§ **The task**
Gather up every line from the entries below that uses the word "mitologije".
--
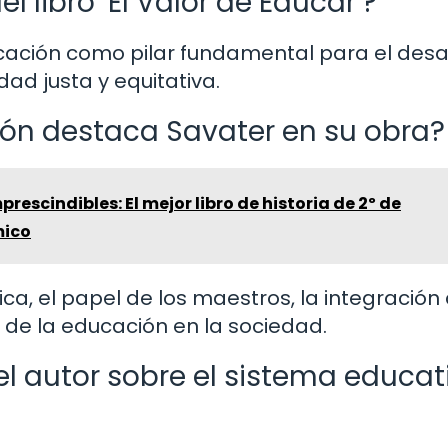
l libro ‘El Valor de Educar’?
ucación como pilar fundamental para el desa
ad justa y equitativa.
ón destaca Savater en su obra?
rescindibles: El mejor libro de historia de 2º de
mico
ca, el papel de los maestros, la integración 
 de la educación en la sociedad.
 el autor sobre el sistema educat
--
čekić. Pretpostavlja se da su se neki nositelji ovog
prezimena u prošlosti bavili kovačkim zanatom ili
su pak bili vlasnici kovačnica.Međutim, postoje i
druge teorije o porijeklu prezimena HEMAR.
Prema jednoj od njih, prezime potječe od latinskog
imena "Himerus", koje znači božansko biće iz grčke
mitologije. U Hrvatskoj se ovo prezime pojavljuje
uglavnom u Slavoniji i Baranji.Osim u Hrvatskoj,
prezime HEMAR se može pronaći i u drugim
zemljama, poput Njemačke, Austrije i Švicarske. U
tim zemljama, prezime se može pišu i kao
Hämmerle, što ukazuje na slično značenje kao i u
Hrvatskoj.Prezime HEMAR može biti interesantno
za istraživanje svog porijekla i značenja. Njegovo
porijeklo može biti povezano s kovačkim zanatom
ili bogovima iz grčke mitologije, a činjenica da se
--
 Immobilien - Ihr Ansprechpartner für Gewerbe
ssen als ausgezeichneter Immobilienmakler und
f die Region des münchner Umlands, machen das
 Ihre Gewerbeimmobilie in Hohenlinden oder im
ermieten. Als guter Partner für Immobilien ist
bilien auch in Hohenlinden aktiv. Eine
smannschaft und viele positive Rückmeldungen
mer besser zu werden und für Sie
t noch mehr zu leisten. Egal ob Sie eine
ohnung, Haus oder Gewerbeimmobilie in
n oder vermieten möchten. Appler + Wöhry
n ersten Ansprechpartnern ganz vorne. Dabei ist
--
§ **Response below**
mitologije. U Hrvatskoj se ovo prezime pojavljuje
ili bogovima iz grčke mitologije, a činjenica da se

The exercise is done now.